(Study material)

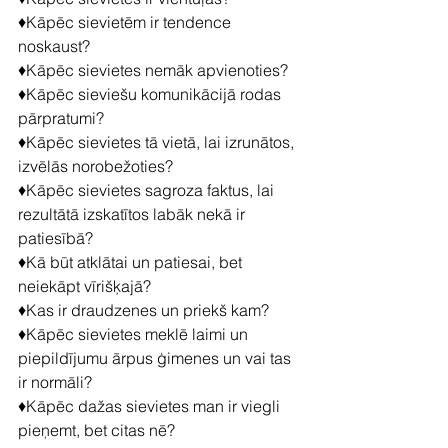
♦️Kāpēc sievietēm ir tendence 
noskaust?
♦️Kāpēc sievietes nemāk apvienoties?
♦️Kāpēc sieviešu komunikācijā rodas 
pārpratumi?
♦️Kāpēc sievietes tā vietā, lai izrunātos, 
izvēlās norobežoties?
♦️Kāpēc sievietes sagroza faktus, lai 
rezultātā izskatītos labāk nekā ir 
patiesībā?
♦️Kā būt atklātai un patiesai, bet 
neiekāpt vīrišķajā?
♦️Kas ir draudzenes un priekš kam?
♦️Kāpēc sievietes meklē laimi un 
piepildījumu ārpus ģimenes un vai tas 
ir normāli?
♦️Kāpēc dažas sievietes man ir viegli 
pieņemt, bet citas nē?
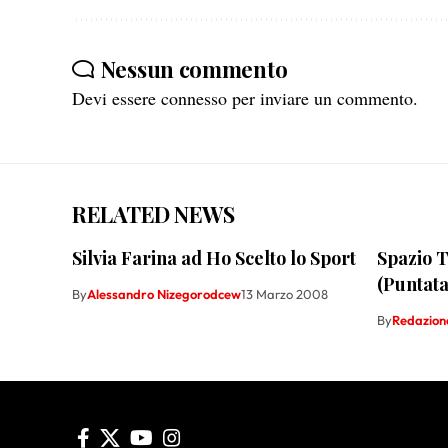
Nessun commento
Devi essere
connesso
per inviare un commento.
RELATED NEWS
Silvia Farina ad Ho Scelto lo Sport
Spazio T
(Puntata
By
Alessandro Nizegorodcew
13 Marzo 2008
By
Redazion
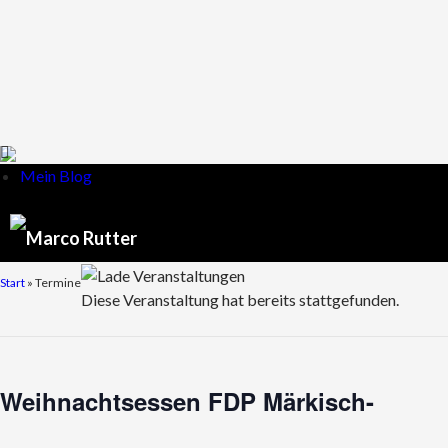
Mein Blog
Start
» Termine
Diese Veranstaltung hat bereits stattgefunden.
Weihnachtsessen FDP Märkisch-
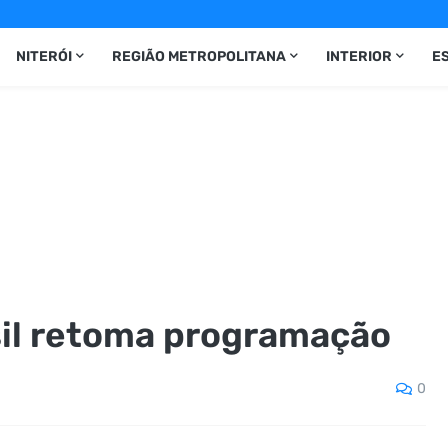
NITERÓI
REGIÃO METROPOLITANA
INTERIOR
E
il retoma programação
0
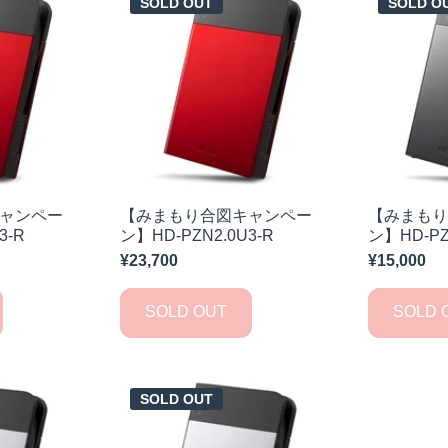
SOLD OUT
SOLD O
ャンペー
【みまもり合図キャンペー
【みまも
3-R
ン】HD-PZN2.0U3-R
ン】HD-PZ
¥23,700
¥15,000
SOLD OUT
SOLD 
SOLD OUT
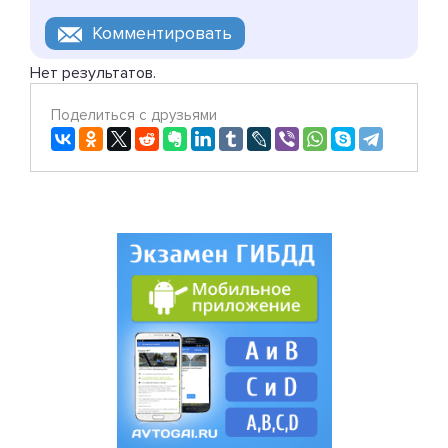
Нет результатов.
Поделиться с друзьями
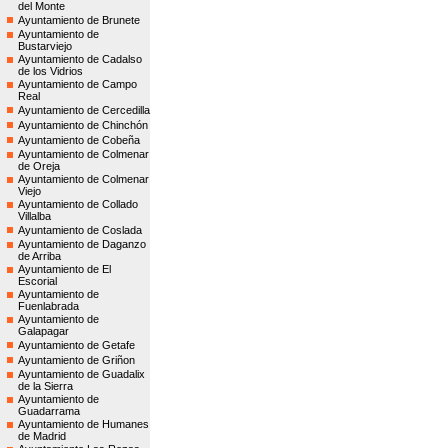
del Monte
Ayuntamiento de Brunete
Ayuntamiento de
Bustarviejo
Ayuntamiento de Cadalso
de los Vidrios
Ayuntamiento de Campo
Real
Ayuntamiento de Cercedilla
Ayuntamiento de Chinchón
Ayuntamiento de Cobeña
Ayuntamiento de Colmenar
de Oreja
Ayuntamiento de Colmenar
Viejo
Ayuntamiento de Collado
Villalba
Ayuntamiento de Coslada
Ayuntamiento de Daganzo
de Arriba
Ayuntamiento de El
Escorial
Ayuntamiento de
Fuenlabrada
Ayuntamiento de
Galapagar
Ayuntamiento de Getafe
Ayuntamiento de Griñon
Ayuntamiento de Guadalix
de la Sierra
Ayuntamiento de
Guadarrama
Ayuntamiento de Humanes
de Madrid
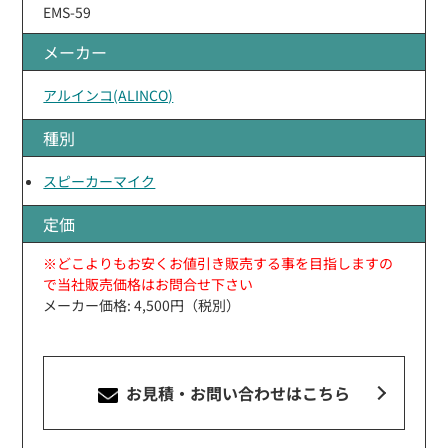
EMS-59
メーカー
アルインコ(ALINCO)
種別
スピーカーマイク
定価
※どこよりもお安くお値引き販売する事を目指しますの
で当社販売価格はお問合せ下さい
メーカー価格: 4,500円（税別）
お見積・お問い合わせ
はこちら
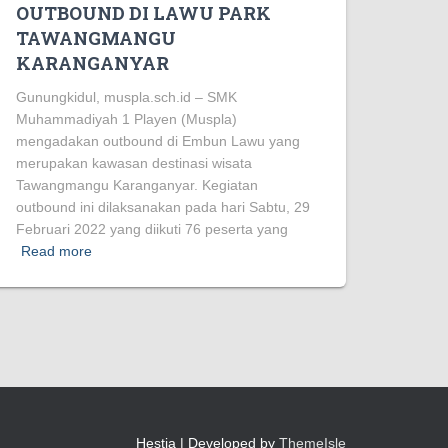
OUTBOUND DI LAWU PARK
TAWANGMANGU
KARANGANYAR
Gunungkidul, muspla.sch.id – SMK
Muhammadiyah 1 Playen (Muspla)
mengadakan outbound di Embun Lawu yang
merupakan kawasan destinasi wisata
Tawangmangu Karanganyar. Kegiatan
outbound ini dilaksanakan pada hari Sabtu, 29
Februari 2022 yang diikuti 76 peserta yang
Read more
Hestia | Developed by
ThemeIsle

(End Study material)

### What you are asked to do
Repeat the data exactly, dropping every picture it holds.

### Solution to this task
♦️Kāpēc sievietēm ir tendence 
noskaust?
♦️Kāpēc sievietes nemāk apvienoties?
♦️Kāpēc sieviešu komunikācijā rodas 
pārpratumi?
♦️Kāpēc sievietes tā vietā, lai izrunātos, 
izvēlās norobežoties?
♦️Kāpēc sievietes sagroza faktus, lai 
rezultātā izskatītos labāk nekā ir 
patiesībā?
♦️Kā būt atklātai un patiesai, bet 
neiekāpt vīrišķajā?
♦️Kas ir draudzenes un priekš kam?
♦️Kāpēc sievietes meklē laimi un 
piepildījumu ārpus ģimenes un vai tas 
ir normāli?
♦️Kāpēc dažas sievietes man ir viegli 
pieņemt, bet citas nē?
Nessun commento
Devi essere
connesso
per inviare un commento.
RELATED NEWS
Silvia Farina ad Ho Scelto lo Sport
Spazio T
(Puntata
By
Alessandro Nizegorodcew
13 Marzo 2008
By
Redazion
Mein Blog
Start
» Termine
Diese Veranstaltung hat bereits stattgefunden.
Weihnachtsessen FDP Märkisch-
NITERÓI
REGIÃO METROPOLITANA
INTERIOR
E
il retoma programação
0
SOLD OUT
SOLD O
ャンペー
【みまもり合図キャンペー
【みまも
3-R
ン】HD-PZN2.0U3-R
ン】HD-PZ
¥23,700
¥15,000
SOLD OUT
SOLD 
SOLD OUT
Нет результатов.
Поделиться с друзьями
del Monte
Ayuntamiento de Brunete
Ayuntamiento de
Bustarviejo
Ayuntamiento de Cadalso
de los Vidrios
Ayuntamiento de Campo
Real
Ayuntamiento de Cercedilla
Ayuntamiento de Chinchón
Ayuntamiento de Cobeña
Ayuntamiento de Colmenar
de Oreja
Ayuntamiento de Colmenar
Viejo
Ayuntamiento de Collado
Villalba
Ayuntamiento de Coslada
Ayuntamiento de Daganzo
de Arriba
Ayuntamiento de El
Escorial
Ayuntamiento de
Fuenlabrada
Ayuntamiento de
Galapagar
Ayuntamiento de Getafe
Ayuntamiento de Griñon
Ayuntamiento de Guadalix
de la Sierra
Ayuntamiento de
Guadarrama
Ayuntamiento de Humanes
de Madrid
EMS-59
メーカー
アルインコ(ALINCO)
種別
スピーカーマイク
定価
※どこよりもお安くお値引き販売する事を目指しますの
で当社販売価格はお問合せ下さい
メーカー価格: 4,500円（税別）
お見積・お問い合わせ
はこちら
OUTBOUND DI LAWU PARK
TAWANGMANGU
KARANGANYAR
Gunungkidul, muspla.sch.id – SMK
Muhammadiyah 1 Playen (Muspla)
mengadakan outbound di Embun Lawu yang
merupakan kawasan destinasi wisata
Tawangmangu Karanganyar. Kegiatan
outbound ini dilaksanakan pada hari Sabtu, 29
Februari 2022 yang diikuti 76 peserta yang
Read more
Hestia | Developed by
ThemeIsle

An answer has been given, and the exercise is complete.